AlwaysWoW! For a Great Great WoW in Life

Thoughts from me about things that are cool, that are WoW, that blow me away. Observations about businesses and people from a wide variety of life. Daily encounters - and thoughts outside the box, inside the box and without any box. New thinking, and challenging old thinking. Passionate about life, about respect, and about integrity.

Saturday, November 20, 2004

Peanuts and television ads

Okay - I mentioned it various times before that I like to be up North with my in-laws. What is amazing is the number of hours in the day that the television in playing. Frequently, the TV is playing Malaysian channels, but oftentimes, we flip to other channels for a short while and back again.

But who is actually watching television? During the daytime, frequently the "youngsters" only - they watch Cartoon or Disney Channel, while in the evening, the adults gather around it to watch movies on local channels, or sometimes HBO or other movie channels.

However, if there are visitor (and there are a lot), the TV is switched to a local station in the daytime as well, but we sit at the table a bit further away to talk. Some sit on the sofas around the TV to still watch TV, or talk to other people that also sit on the sofa.

During Hari Raya, a lot of times, we played those stations that broadcasted Hari Raya music. Sorry for the detailed description of how the house looks like.

What I wanted to say is that the sheer amount of advertisement played on local TV stations is amazing - and the number of interruptions that we have to endure. It really is no fun.

I think in a 90 minute movie, there are about 30 minutes of commercial breaks. I don't watch local stations too often, and haven't realised this in such a detail. I watch movie channels, which don't have advertisements.
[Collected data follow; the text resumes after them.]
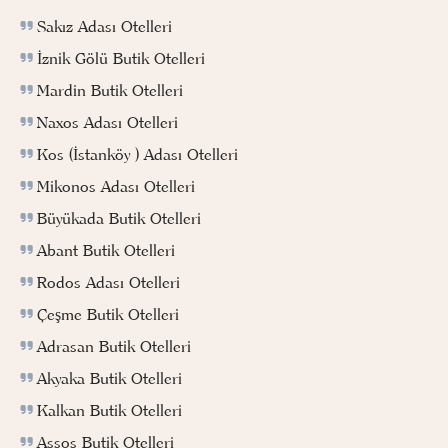
Sakız Adası Otelleri
İznik Gölü Butik Otelleri
Mardin Butik Otelleri
Naxos Adası Otelleri
Kos (İstanköy ) Adası Otelleri
Mikonos Adası Otelleri
Büyükada Butik Otelleri
Abant Butik Otelleri
Rodos Adası Otelleri
Çeşme Butik Otelleri
Adrasan Butik Otelleri
Akyaka Butik Otelleri
Kalkan Butik Otelleri
Assos Butik Otelleri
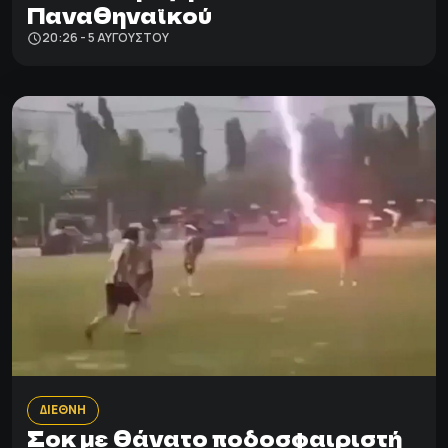
Παναθηναϊκού
20:26 - 5 ΑΥΓΟΎΣΤΟΥ
ΔΙΕΘΝΗ
Σοκ με θάνατο ποδοσφαιριστή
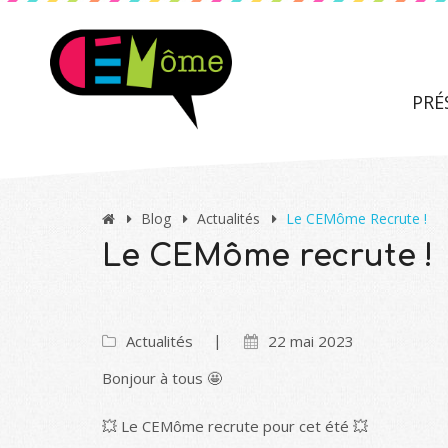
PRÉ
Blog
Actualités
Le CEMôme Recrute !
Le CEMôme recrute !
Actualités
22 mai 2023
Bonjour à tous 🤩
💥 Le CEMôme recrute pour cet été 💥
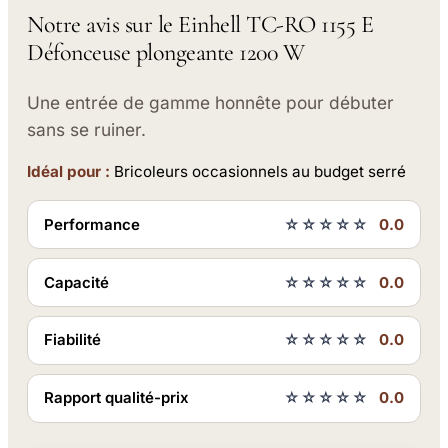
Notre avis sur le Einhell TC-RO 1155 E
Défonceuse plongeante 1200 W
Une entrée de gamme honnête pour débuter
sans se ruiner.
Idéal pour :
Bricoleurs occasionnels au budget serré
Performance
☆☆☆☆☆
0.0
Capacité
☆☆☆☆☆
0.0
Fiabilité
☆☆☆☆☆
0.0
Rapport qualité-prix
☆☆☆☆☆
0.0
Other channels that I usually watch are Discovery Channel, Animal Planet, or BBC, CNBC or CNN - they have commercial breaks but not that many.

Those interruptions in the local channels are really upsetting. The book that I brought along to read contains a nice, but somehow ironical exercise to show the uselessness of advertisements. It says the following:

"Sit down and watch an hour and a half of commercial television with a small bag of peanuts. Take as the basic premise that any good piece of communication has to be at least relevant and distinctive. Count the number the number of ads that fulfill this single basic premise and mark each one with a peanut on the arm of your chair. Eat the other peanuts - It might be depressing but at least you don't go hungry."

I think I would have ate tons of peanuts while I was in Perlis. It is of course a matter of defining distinctive or relevant, and each viewer has a different definition. But there was hardly any ad that would have been distinctive and relevant to me - try it yourself!

But hey - I liked the Petronas ad - and I liked the passage when the guy at the piano turned around and said that it is not necessary that everytime someone needs to die in Petronas ads. But while it is entertaining and distinctive, it is not relevant.

A Harvard Business Review article, back in 2002, wrote the following:

"Copernicus (a research company) researched 340 commercials shown in prime time and identified a differentiating brand message--that is, a clear positioning--in only 7% of those ads."

And yeah, this is how I feel - sorry about this commercial thinking of mine, but what has to be said has been said. Lol.